Manufacturing method for rotary tools and cuttings Cross-reference of related applications

This application claims the priority of Japanese Patent Application No. 2020-139440 filed on August 20, 2020, and the entire disclosure of future applications is incorporated herein by reference.

This disclosure generally relates to a rotary tool used for milling a work material. Examples of rotary tools include end mills, drills and reamers. Examples of end mills include square end mills and ball end mills.

As an example of a cutting tool, the rotary tool (end mill) described in JP-A No. 07-299634 (Patent Document 1) and JP-A-2011-020248 (Patent Document 2) is known. The end mill described in Patent Document 1 has a plurality of main cutting blades and a secondary cutting blade located rearward in the rotation direction with respect to each main cutting blade. The end mill described in Patent Document 2 has a plurality of main cutting blades and a plurality of nick-shaped cutting blades arranged with a reverse helix angle.

When the end mill has a nick-shaped cutting edge as in Patent Document 2, the work material is not cut at the nick part. Therefore, an excessively large cutting load may be applied to the portion of the cutting edge located behind the nick portion in the rotational direction. Therefore, there has been a demand for a rotary tool having a nick and high durability.

The rotary tool based on the non-limiting aspect of the present disclosure has a cylindrical body extending from the first end to the second end along the axis of rotation.
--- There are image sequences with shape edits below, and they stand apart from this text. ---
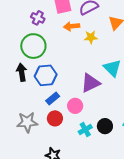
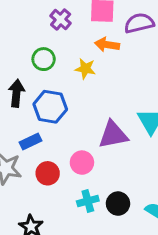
yellow star: (91, 37) -> (85, 69), moved
green circle: (33, 46) -> (44, 59), size x0.6
blue rectangle: (53, 99) -> (31, 142), moved

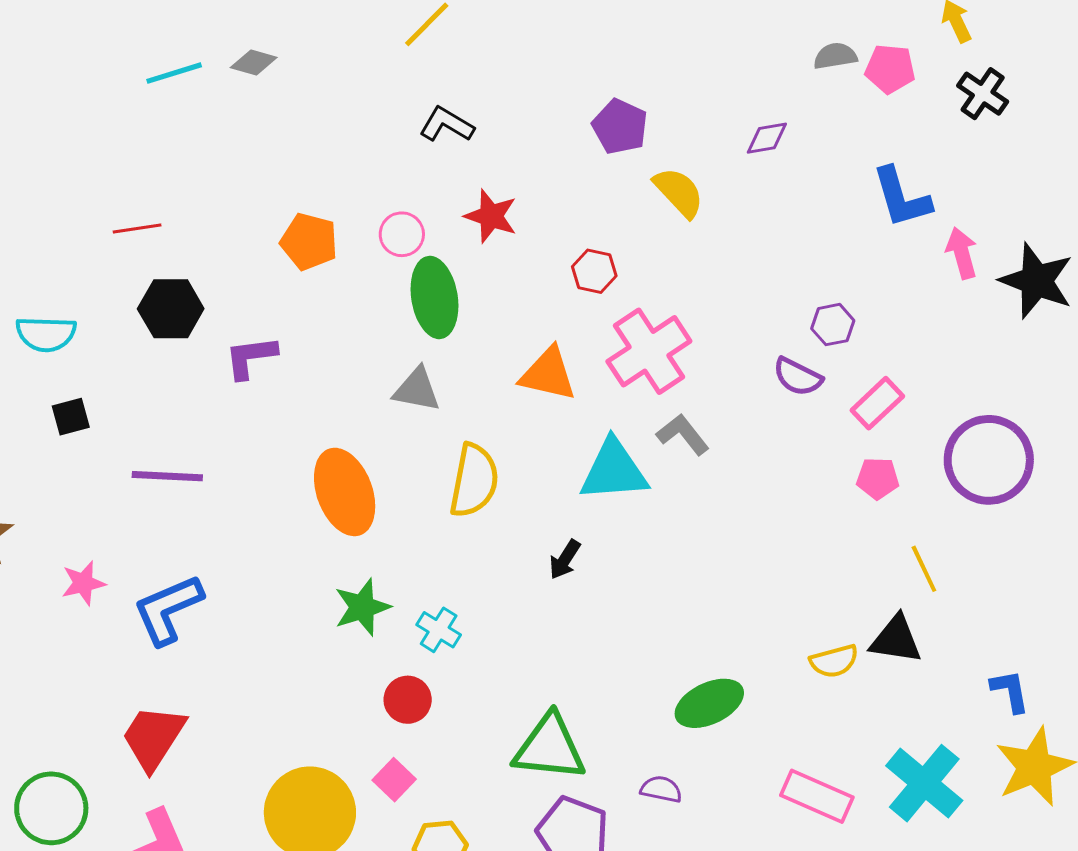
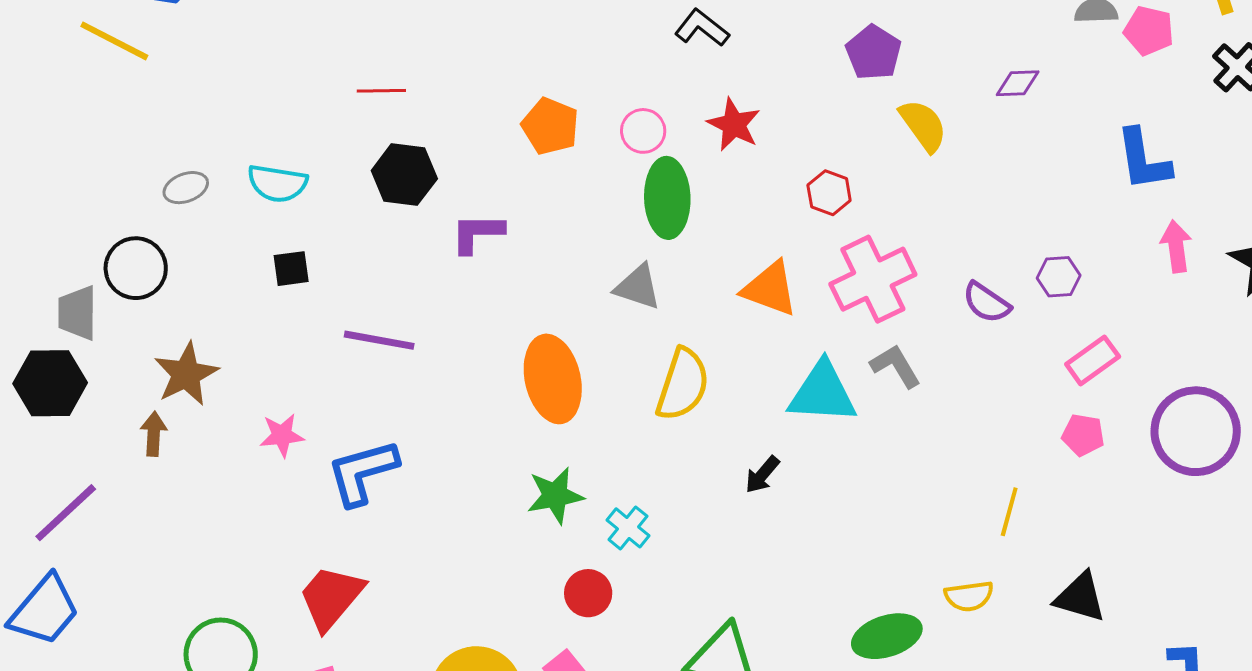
pink arrow: (962, 253) -> (1176, 246), moved
purple semicircle: (798, 377) -> (986, 303), moved
yellow line: (924, 569) -> (1009, 512), moved, turned 33
yellow semicircle: (834, 661) -> (969, 596), moved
The main body has a first discharge groove extending from the first end toward the second end, a first outer peripheral surface located behind the first discharge groove in the rotation direction of the rotation axis, and the above. A first ridge line located at the intersection of the first discharge groove and the first outer peripheral surface, a dividing groove extending from the first discharge groove toward the rear in the rotational direction and dividing the first ridge line, and the first one. Two or more first blades located on the ridgeline and divided by the dividing groove, and located behind the first outer peripheral surface in the rotation direction of the rotation axis, from the first end to the second end. At the intersection of the second discharge groove extending toward, the second outer peripheral surface located behind the second discharge groove in the rotation direction of the rotation axis, and the second discharge groove and the second outer peripheral surface. It has a second ridge line located and a second blade of the second ridge line located at least behind the dividing groove in the rotational direction. The length from the rotation axis to the first ridge line is the first length, the length from the rotation axis to the second ridge line is the second length, and the second length is the first length. Shorter than that. In the cross section orthogonal to the rotation axis, the angle formed by the first discharge groove and the first outer peripheral surface is the first angle, and the angle formed by the second discharge groove and the second outer peripheral surface is the second angle. The second angle is larger than the first angle.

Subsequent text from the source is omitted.